Over the next five years demand for coal will continue to rise, reaching a record breaking 9 billion tonnes by 2019, according to a new report. During this period, China will still not see ‘peak coal’, it adds.
The report – Medium-Term Coal Market Report 2014 – has been produced by the International Energy Agency (IEA). The organisation calls for more investment in high-efficiency coal-fired power plants, especially in emerging economies that could drive demand in the future.
The Carbon Tracker Initiative has previously warned investors that the coal industry could suffer a slump in demand in the medium term as environmental regulation comes in. Separate research from the organisation also labelled thermal coal investments as a “high risk strategy”, arguing that China’s peak demand for coal could happen as soon as 2015.
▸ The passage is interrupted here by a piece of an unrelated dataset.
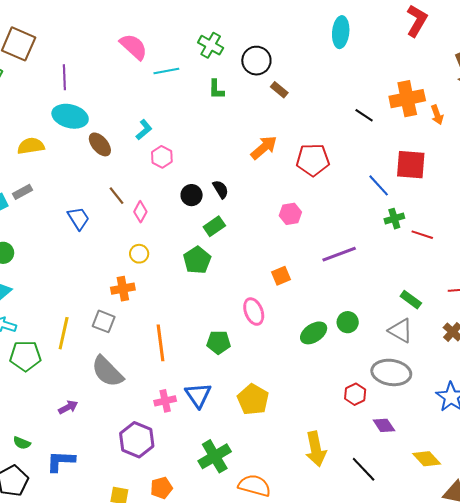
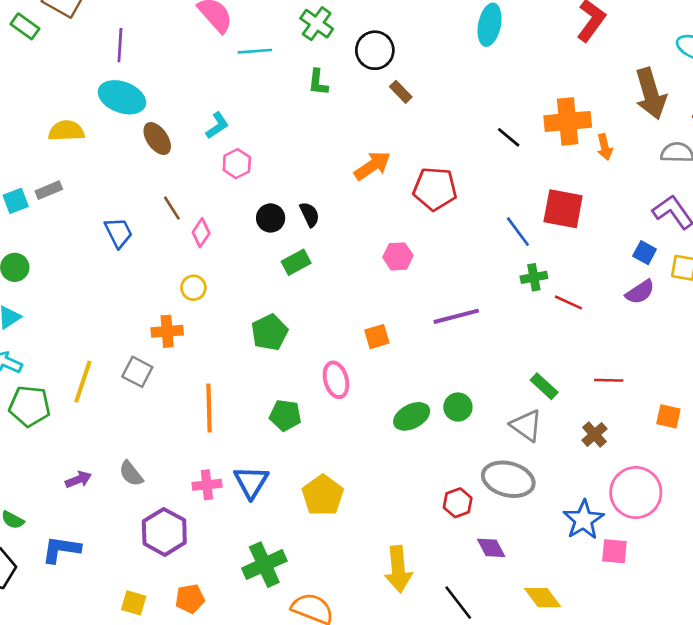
green pentagon: (197, 260) -> (270, 332), moved
gray semicircle: (107, 372) -> (131, 474), moved, size x0.6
However, the latest research from the IEA suggests that the slump in demand for coal is still some way off. The report noted that despite China’s efforts to move to cleaner alternative energy sources, the country will still account for 60% of demand growth during the outlook period.
Whilst demand for coal is slowing it is still expected to grow at an average rate of 2.1% each year through to 2019, compared to the 3.3% growth rate seen between 2010 and 2013.
IEA executive director, Maria van der Hoeven said, “We have heard many pledges and policies aimed at mitigating climate change, but over the next five years they will mostly fail to arrest the growth in coal demand.
“Although the contribution that coal makes to energy security and access to energy is undeniable, I must emphasise once again that coal use in its current form is simply unsustainable. For this to change, we need to radically accelerate deployment of carbon capture and sequestration.”
Whilst European countries and the US are cutting coal use, demand from other regions is offsetting the declines. China is expected to be joined by India and other Association of Southeast Asia Nations, which includes Indonesia, Thailand and the Philippines, as the main engines of growth in coal consumption, suggesting that cuts to coal use needs to be far more widespread and encouraged in Asia in particular.